> _Assignment_: Records follow. Print exactly the lines from the one that has "A relative simple" through the one that has "Facilities Bid Opportunities", inclusive, and omit the pictures.

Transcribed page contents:
<<<<
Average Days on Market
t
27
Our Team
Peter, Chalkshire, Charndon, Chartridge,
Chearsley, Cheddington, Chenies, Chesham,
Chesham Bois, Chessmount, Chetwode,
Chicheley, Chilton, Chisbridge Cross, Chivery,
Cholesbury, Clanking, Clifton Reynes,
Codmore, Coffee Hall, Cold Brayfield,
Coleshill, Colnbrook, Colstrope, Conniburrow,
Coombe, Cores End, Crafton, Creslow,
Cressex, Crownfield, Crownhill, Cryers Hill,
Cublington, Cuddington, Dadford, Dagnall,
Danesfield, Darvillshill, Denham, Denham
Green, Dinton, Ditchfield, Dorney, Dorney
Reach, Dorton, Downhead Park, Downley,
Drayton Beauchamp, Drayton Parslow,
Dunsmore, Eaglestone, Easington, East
>>>>
<<<<
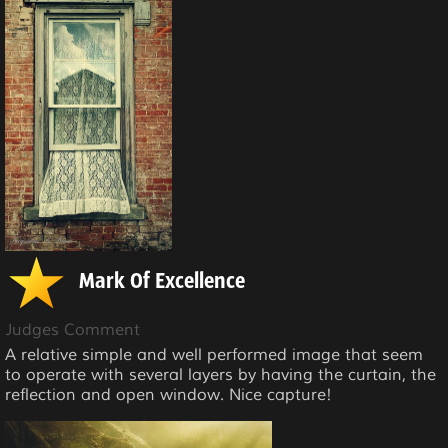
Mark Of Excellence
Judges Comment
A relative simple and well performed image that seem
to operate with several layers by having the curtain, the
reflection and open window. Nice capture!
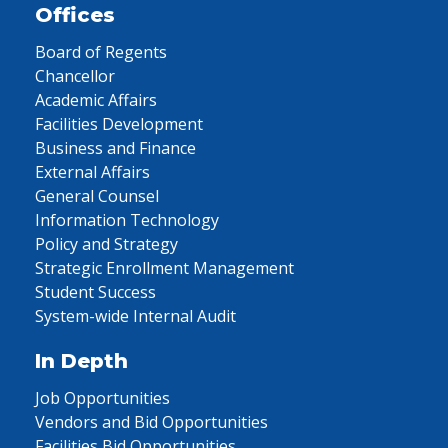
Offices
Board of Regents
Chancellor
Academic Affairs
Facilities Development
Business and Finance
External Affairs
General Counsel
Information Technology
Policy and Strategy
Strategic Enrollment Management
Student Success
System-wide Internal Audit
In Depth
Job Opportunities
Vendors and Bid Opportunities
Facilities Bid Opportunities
>>>>
> _Solution below_:
A relative simple and well performed image that seem
to operate with several layers by having the curtain, the
reflection and open window. Nice capture!
Offices
Board of Regents
Chancellor
Academic Affairs
Facilities Development
Business and Finance
External Affairs
General Counsel
Information Technology
Policy and Strategy
Strategic Enrollment Management
Student Success
System-wide Internal Audit
In Depth
Job Opportunities
Vendors and Bid Opportunities
Facilities Bid Opportunities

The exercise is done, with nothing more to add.